**What needs to be done:** A copy is needed of each line in the records that has the word "trình".

○ ○ ○ ○ ○ ○ ○

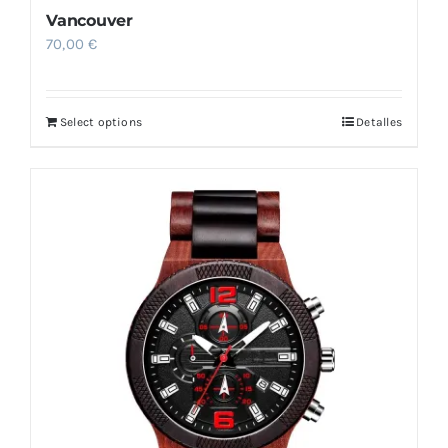
Vancouver
70,00
€
Select options
Detalles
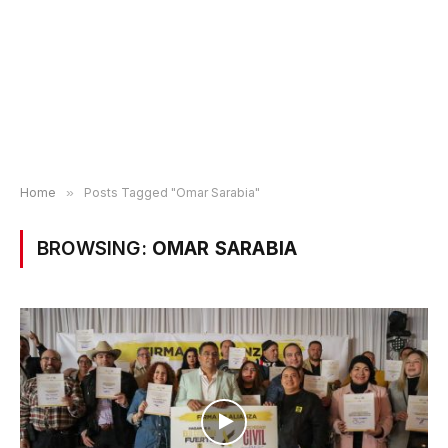
Home
»
Posts Tagged "Omar Sarabia"
BROWSING:
OMAR SARABIA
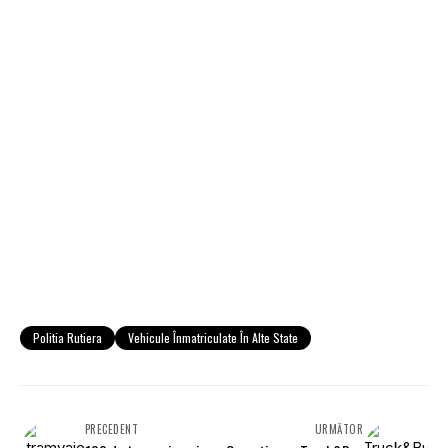
Politia Rutiera
Vehicule Înmatriculate În Alte State
PRECEDENT
URMĂTOR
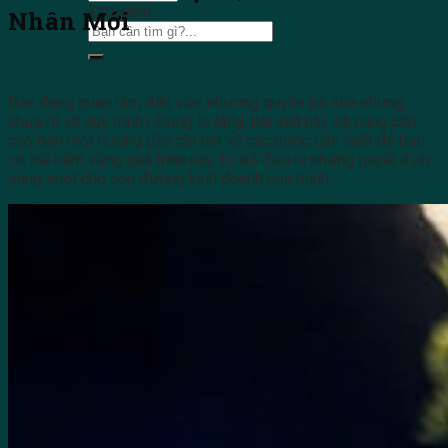
Tìm kiếm:
Nhân Mới
Bạn đang quan tâm đến việc nhượng quyền trà sữa nhưng
chưa rõ về quy trình? Đừng lo lắng, bài viết này sẽ cung cấp
cho bạn một hướng dẫn chi tiết về các bước cần thiết để bạn
có thể nắm vững quá trình này, từ đó đưa ra những quyết định
sáng suốt cho con đường kinh doanh của mình.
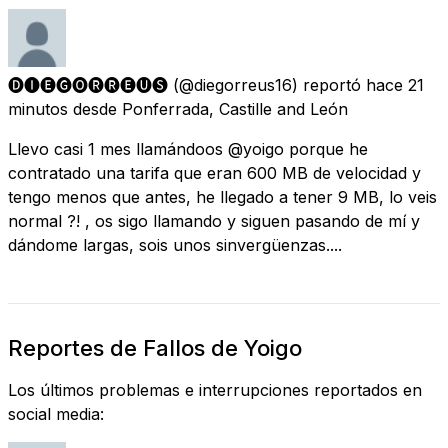
🅓🅘🅔🅖🅞🅡🅡🅔🅤🅢
(@diegorreus16) reportó
hace 21
minutos
desde
Ponferrada, Castille and León
Llevo casi 1 mes llamándoos @yoigo porque he
contratado una tarifa que eran 600 MB de velocidad y
tengo menos que antes, he llegado a tener 9 MB, lo veis
normal ?! , os sigo llamando y siguen pasando de mí y
dándome largas, sois unos sinvergüenzas....
Reportes de Fallos de Yoigo
Los últimos problemas e interrupciones reportados en
social media:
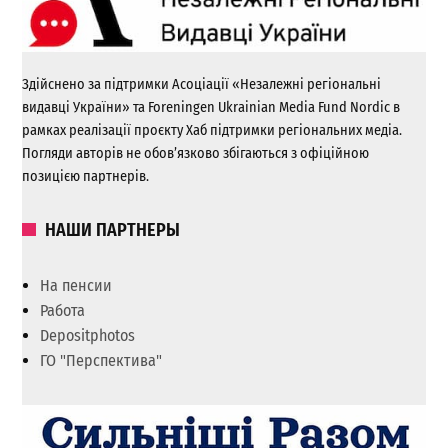
Здійснено за підтримки Асоціації «Незалежні регіональні
видавці України» та Foreningen Ukrainian Media Fund Nordic в
рамках реалізації проєкту Хаб підтримки регіональних медіа.
Погляди авторів не обов’язково збігаються з офіційною
позицією партнерів.
НАШИ ПАРТНЕРЫ
На пенсии
Работа
Depositphotos
ГО "Перспектива"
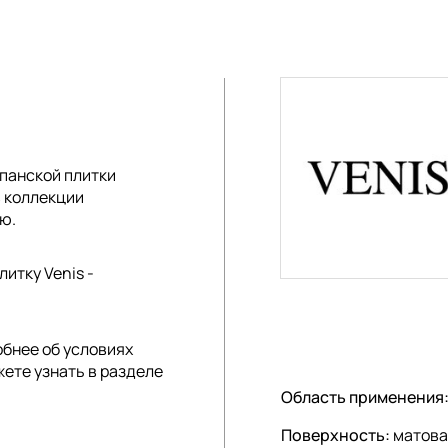
панской плитки
в коллекции
ю.
итку Venis -
обнее об условиях
жете узнать в разделе
Область применения
Поверхность:
матова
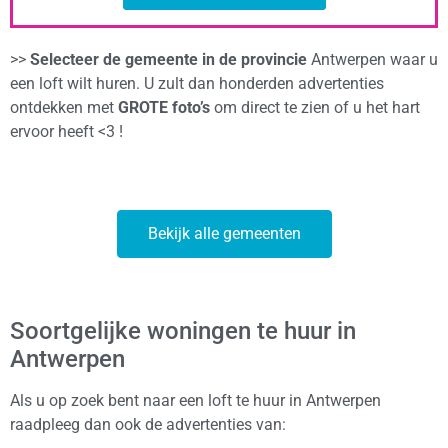
>>
Selecteer de gemeente in de provincie
Antwerpen waar u
een loft wilt huren. U zult dan honderden advertenties
ontdekken met
GROTE foto’s
om direct te zien of u het hart
ervoor heeft <3 !
Bekijk alle gemeenten
Soortgelijke woningen te huur in
Antwerpen
Als u op zoek bent naar een loft te huur in Antwerpen
raadpleeg dan ook de advertenties van:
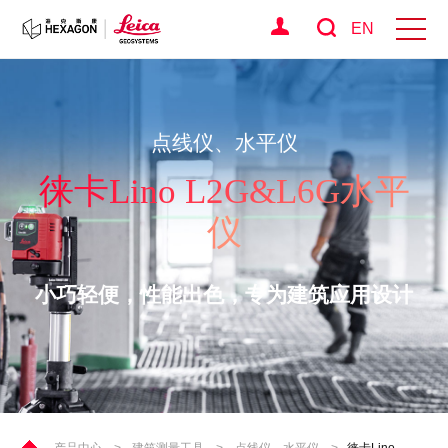
EN
点线仪、水平仪
徕卡Lino L2G&L6G水平
仪
小巧轻便，性能出色，专为建筑应用设计
产品中心
>
建筑测量工具
>
点线仪、水平仪
>
徕卡Lino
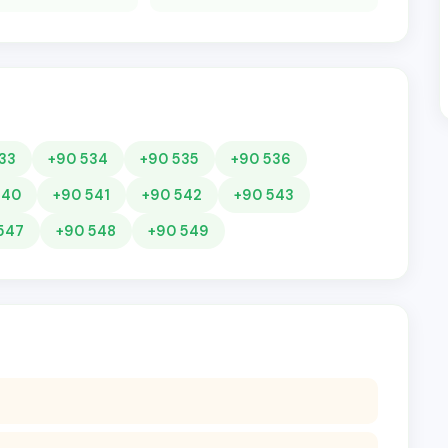
33
+90 534
+90 535
+90 536
540
+90 541
+90 542
+90 543
547
+90 548
+90 549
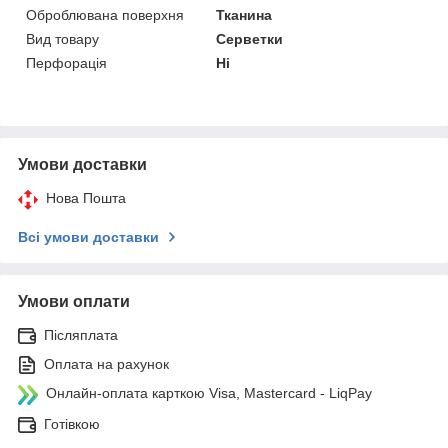
Оброблювана поверхня
Тканина
Вид товару
Серветки
Перфорація
Ні
Умови доставки
Нова Пошта
Всі умови доставки
Умови оплати
Післяплата
Оплата на рахунок
Онлайн-оплата карткою Visa, Mastercard - LiqPay
Готівкою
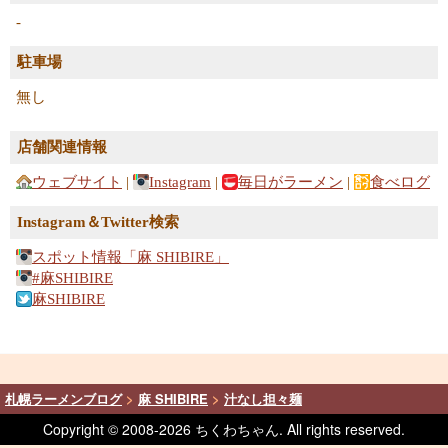
-
駐車場
無し
店舗関連情報
ウェブサイト
|
Instagram
|
毎日がラーメン
|
食べログ
Instagram＆Twitter検索
スポット情報「麻 SHIBIRE」
#麻SHIBIRE
麻SHIBIRE
札幌ラーメンブログ
>
麻 SHIBIRE
>
汁なし担々麺
Copyright © 2008-
2026 ちくわちゃん. All rights reserved.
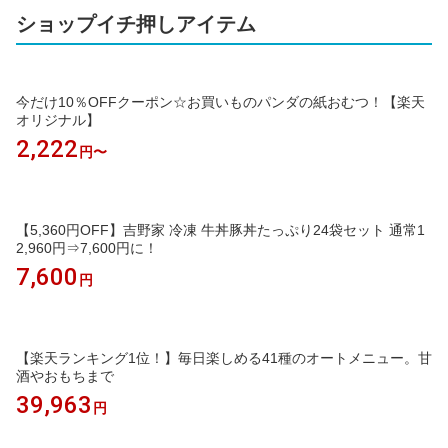
ショップイチ押しアイテム
今だけ10％OFFクーポン☆お買いものパンダの紙おむつ！【楽天
オリジナル】
2,222
円〜
【5,360円OFF】吉野家 冷凍 牛丼豚丼たっぷり24袋セット 通常1
2,960円⇒7,600円に！
7,600
円
【楽天ランキング1位！】毎日楽しめる41種のオートメニュー。甘
酒やおもちまで
39,963
円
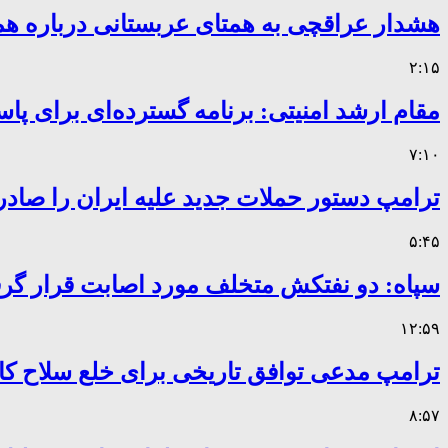
هشدار عراقچی به همتای عربستانی درباره همر
۲:۱۵
مقام ارشد امنیتی: برنامه گسترده‌ای برای پاس
۷:۱۰
ترامپ دستور حملات جدید علیه ایران را صادر
۵:۴۵
سپاه: دو نفتکش متخلف مورد اصابت قرار گر
۱۲:۵۹
ترامپ مدعی توافق تاریخی برای خلع سلاح 
۸:۵۷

○ ○ ○ ○ ○ ○ ○

**Task response:**
chưa rõ về quy trình? Đừng lo lắng, bài viết này sẽ cung cấp
có thể nắm vững quá trình này, từ đó đưa ra những quyết định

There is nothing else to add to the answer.